In short: Utilizing the optical properties of transition metal dichalcogenides (TMDCs) could improve some aspects of computers by a millionfold, according to a recent study out of the University of Georgia published in the journal Physical Review B. Specifically, the materials would reduce the timescales associated with reading, writing, and processing data from fractions of nanoseconds to femtoseconds since those would utilize light rather than standard electronics. For clarity, that would essentially move the standard from working in terms of billionths of a second to operating at a scale measured in millionths of one billionth of a second. That would, the researchers say, result in computing, storage, and memory speeds being improved by a million times.

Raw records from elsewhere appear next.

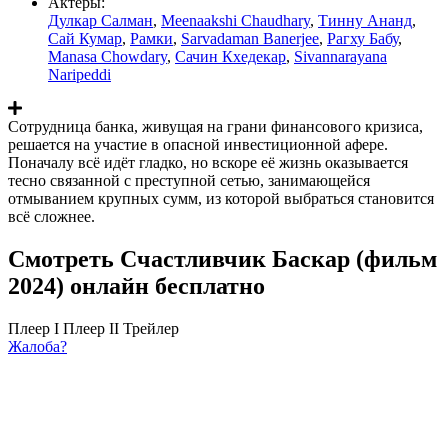
Актеры:
Дулкар Салман
,
Meenaakshi Chaudhary
,
Тинну Ананд
,
Сай Кумар
,
Рамки
,
Sarvadaman Banerjee
,
Рагху Бабу
,
Manasa Chowdary
,
Сачин Кхедекар
,
Sivannarayana
Naripeddi
Сотрудница банка, живущая на грани финансового кризиса,
решается на участие в опасной инвестиционной афере.
Поначалу всё идёт гладко, но вскоре её жизнь оказывается
тесно связанной с преступной сетью, занимающейся
отмыванием крупных сумм, из которой выбраться становится
всё сложнее.
Смотреть Счастливчик Баскар (фильм
2024) онлайн бесплатно
Плеер I
Плеер II
Трейлер
Жалоба?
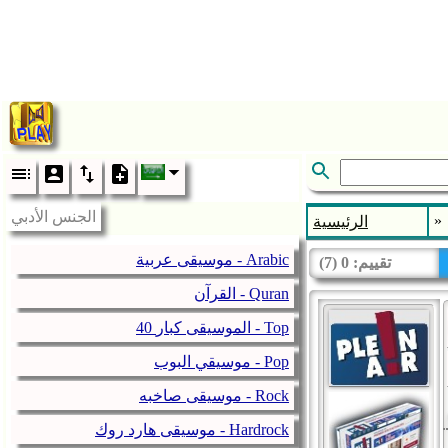
الجنس الأدبي
»
الرئيسية
موسيقى عربية - Arabic
تقييم:
0
(
7
)
القرآن - Quran
40 الموسيقى كبار - Top
موسيقي البوب - Pop
موسيقى صاخبه - Rock
موسيقى هارد روك - Hardrock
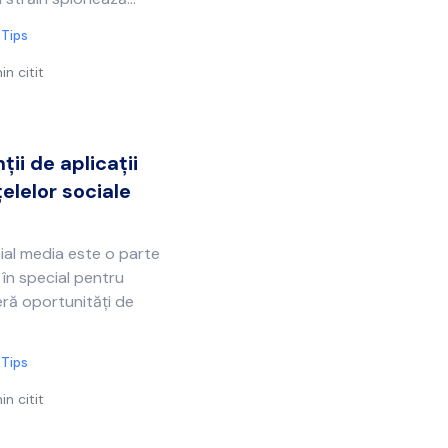
 Tips
in citit
ții de aplicații
elelor sociale
ocial media este o parte
 în special pentru
feră oportunități de
 Tips
in citit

Background: The researchers on the TMDC project, led by Georgia State Director of the Center for Nano-Optics and Regents’ Professor in the Department of Physics and Astronomy Dr. Mark Stockman, reached the conclusion by discovering and studying the optical properties of TMDCs. As noted by Dr. Stockman and borne out in the real world, the design of computers has shifted toward adding more processors to a stack instead of making substantial headway with the processors themselves. Within the atoms-thick hexagonal lattice structure of the TMDCs described – comprised of transition metal atoms sandwiched between two layers of chalcogen atoms – the spin of electrons is either to the left or right depending on their position. That creates a topological resonance that can be read and written by a computer – or other computer-driven hardware. What’s more, the materials have been described as “stable, non-toxic, thin, light and mechanically strong.” So they could feasibly be much more easy to work with than more radical approaches to speeding up computers.

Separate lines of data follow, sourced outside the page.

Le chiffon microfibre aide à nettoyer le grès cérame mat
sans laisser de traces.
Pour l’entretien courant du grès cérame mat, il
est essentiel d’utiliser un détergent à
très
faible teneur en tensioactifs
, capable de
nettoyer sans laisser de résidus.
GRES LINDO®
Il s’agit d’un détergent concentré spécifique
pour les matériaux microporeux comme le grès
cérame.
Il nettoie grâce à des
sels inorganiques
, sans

Impact: The team says that the computers created using the discovery would operate in a way that’s fundamentally different than how current processors and memory work. So it appears as though putting this research to work would require an overhaul of nearly every aspect of computing systems. Bearing that in mind, the implication is that the use of TMDCs in computers and components that are a million times faster is not a prospect for the near-term. Instead, the study shows just one more direction that the minds behind the ever-advancing wave of smartphones, tablets, and computers could choose to take in moving the technology forward.